They can erase all data, or stuck it in an unending loop.
Even if you write a JMP that jumps to itself (and will do that forever), what's to stop the operator from just resetting it and wiping out the virus? If you got it onto a storage medium, what's to stop him from restoring from backup? And so on. You'd need something more sophisticated and custom-designed, e.g. something to give you a backdoor into their systems over their external ship-to-ship radio system so that you can just command their shields to turn off or whatever. Assuming they have shields. Locking up their computer would just stop them from issuing commands temporarily (of course, if you can blow them to smithereens before they can fix it...).

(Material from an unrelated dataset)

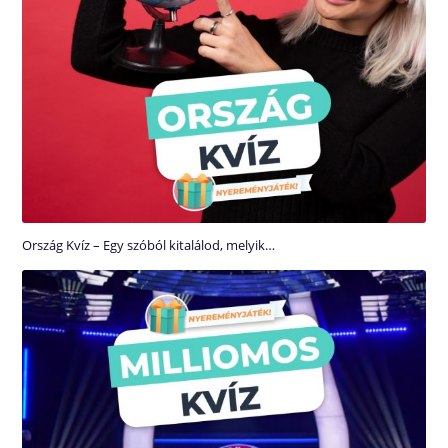
Ország Kvíz – Egy szóból kitalálod, melyik…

You all now there's such a thing as closed circuit computing right. Good luck infecting a computer with a virus when you can't reach it.
Considering how popular Battlestar Galactica is, I expect that if some form of ship-to-ship wireless hacking becomes a thing, a Galactica-like no-networked-computers protocol would be put in place by anyone familiar with the reimagined series, or with the concept in general.
But considering that humans aren't cylons or AIs, and you're going to be running super-slow obsolete CPUs in these spaceships, I suspect in-game CPU jamming (send enough data from enough sources to prevent a listening device from sorting through it all in a timely fashion to hear any authentic sources) might be a more effective weapon (Probably depending on the implementation of the system as to whether it would work in networked devices, radio communication, or neither). (More effective than trying to reverse engineer the enemy system to figure out how to fiddle with their shields or cause their power plant or engines to overload and self-destruct, that is.)